The bottom of Dickerson Drive features a few of the industrial sites that still dominate large parts of Riverview Road.
As I rounded the corner onto Riverview Road, both the finished parts of Riverview Landing and what seems like the perpetual construction of new buildings came into view.
I really do hate to dwell on the negative things I see along my routes, because the walks are for the most part enjoyable, but I have to point out things like this.
The image below is of a nearly new mixed-use path crushed by either trucks or heavy construction equipment parked on them. This isn’t the only one of these. There are several along the section of path closest to Dickerson Drive, where it ends. Constructing the path only to have it crushed by equipment involved in building out the same mixed-use project is really pretty insane.

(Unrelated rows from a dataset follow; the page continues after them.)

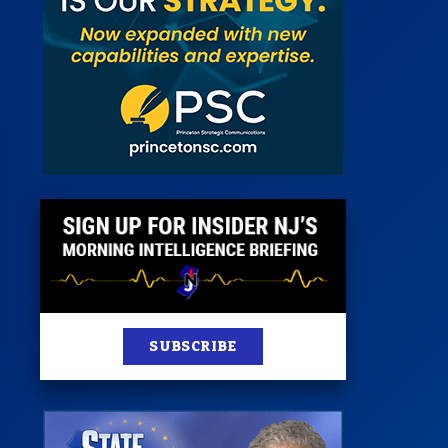
st
News
100 Publications
s
SUBSCRIBE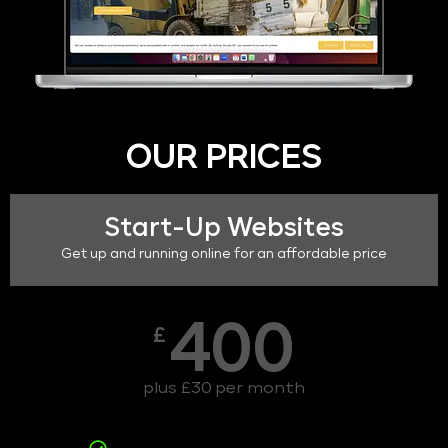
OUR PRICES
Start-Up Websites
Get up and running online for an affordable price
400
£
plus £30 per month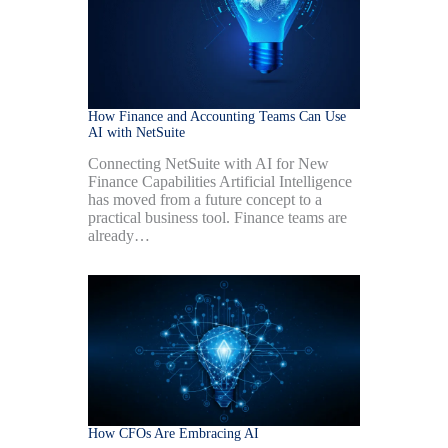
How Finance and Accounting Teams Can Use
AI with NetSuite
Connecting NetSuite with AI for New
Finance Capabilities Artificial Intelligence
has moved from a future concept to a
practical business tool. Finance teams are
already…
How CFOs Are Embracing AI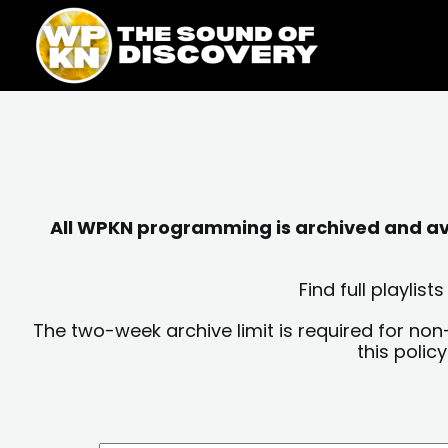
Skip
content
to
content
All WPKN programming is archived and avai
Find full playli
The two-week archive limit is required for non
this polic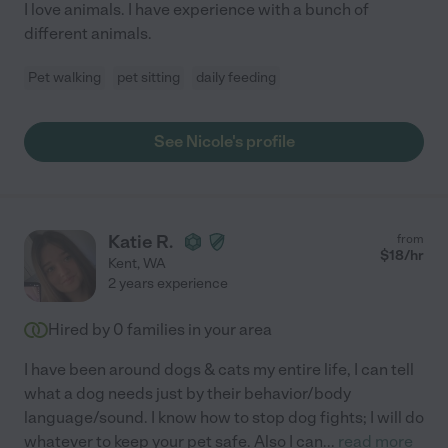
I love animals. I have experience with a bunch of
different animals.
Pet walking
pet sitting
daily feeding
See Nicole's profile
Katie R.
from
$
18
/hr
Kent
,
WA
2 years experience
Hired by
0
families in your area
I have been around dogs & cats my entire life, I can tell
what a dog needs just by their behavior/body
language/sound. I know how to stop dog fights; I will do
whatever to keep your pet safe. Also I can
...
read more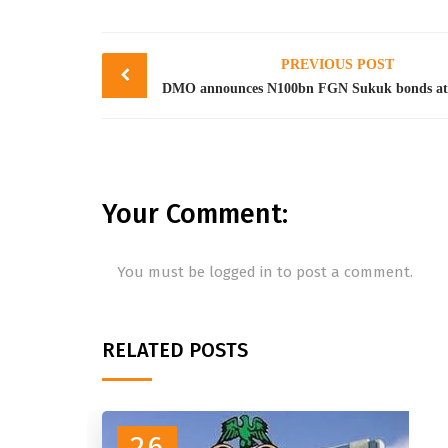
Post
PREVIOUS POST
navigation
Your Comment:
You must be
logged in
to post a comment.
RELATED POSTS
26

When I worked in construction and related industries, we didn’t really have to be told “don’t damage the existing work,” but if we did damage something, the subcontractor we worked for was responsible for the repairs.

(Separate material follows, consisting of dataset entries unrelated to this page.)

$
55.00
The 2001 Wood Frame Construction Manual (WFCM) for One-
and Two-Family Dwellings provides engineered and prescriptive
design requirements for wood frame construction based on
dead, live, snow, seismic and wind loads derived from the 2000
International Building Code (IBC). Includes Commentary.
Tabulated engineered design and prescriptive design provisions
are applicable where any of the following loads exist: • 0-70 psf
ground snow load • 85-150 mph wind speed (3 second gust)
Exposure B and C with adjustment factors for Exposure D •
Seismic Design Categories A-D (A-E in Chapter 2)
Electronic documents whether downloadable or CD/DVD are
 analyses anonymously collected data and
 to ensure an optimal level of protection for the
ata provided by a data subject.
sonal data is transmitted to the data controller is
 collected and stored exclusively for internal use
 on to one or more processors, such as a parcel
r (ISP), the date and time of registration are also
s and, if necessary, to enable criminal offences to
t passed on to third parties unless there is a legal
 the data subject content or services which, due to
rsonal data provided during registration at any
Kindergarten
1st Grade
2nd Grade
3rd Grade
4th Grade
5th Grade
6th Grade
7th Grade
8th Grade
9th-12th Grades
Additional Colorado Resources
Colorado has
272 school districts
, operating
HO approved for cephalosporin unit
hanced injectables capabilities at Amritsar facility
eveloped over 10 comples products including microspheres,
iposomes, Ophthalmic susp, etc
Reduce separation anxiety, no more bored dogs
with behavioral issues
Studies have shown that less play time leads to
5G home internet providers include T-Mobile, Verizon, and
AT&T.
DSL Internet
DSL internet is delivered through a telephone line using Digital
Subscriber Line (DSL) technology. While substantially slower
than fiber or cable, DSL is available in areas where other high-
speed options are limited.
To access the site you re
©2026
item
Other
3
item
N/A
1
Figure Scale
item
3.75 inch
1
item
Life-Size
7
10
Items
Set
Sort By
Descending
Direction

So now we arrive at the good part.
I bought a cup of coffee, sat at one of the outside tables, and worked outside, switching to iced tea later. It was a bit cloudy, and occasionally a tractor-trailer would roar by, but overall the experience reminded me of living a block from Joe’s Coffee in East Atlanta, before marriage and work brought me to Cobb County.
After I’d worked for a couple of hours, I wandered around back, and learned something I didn’t know. Smyrna built a city park adjacent to the river and the development, but I had never checked to see what Smyrna had named the park.
Mystery solved. It’s Riverview Park, which is the obvious name for it. This is the bandstand in front of rows of bleachers.
I wandered around the edge of the river, taking photos of things I’d photographed many times before, explored some of the industrial cul de sacs on the opposite side of Riverview Road, then made the trek back home.
In the next article I intend to turn my attention to cycling, beginning with pulling my bike out of the garage, inventorying my supplies, and seeing whether I can do enough maintenance on it myself to get it roadworthy.
While I can do a lot of my grocery shopping by foot, the bicycle will extend my reach considerably.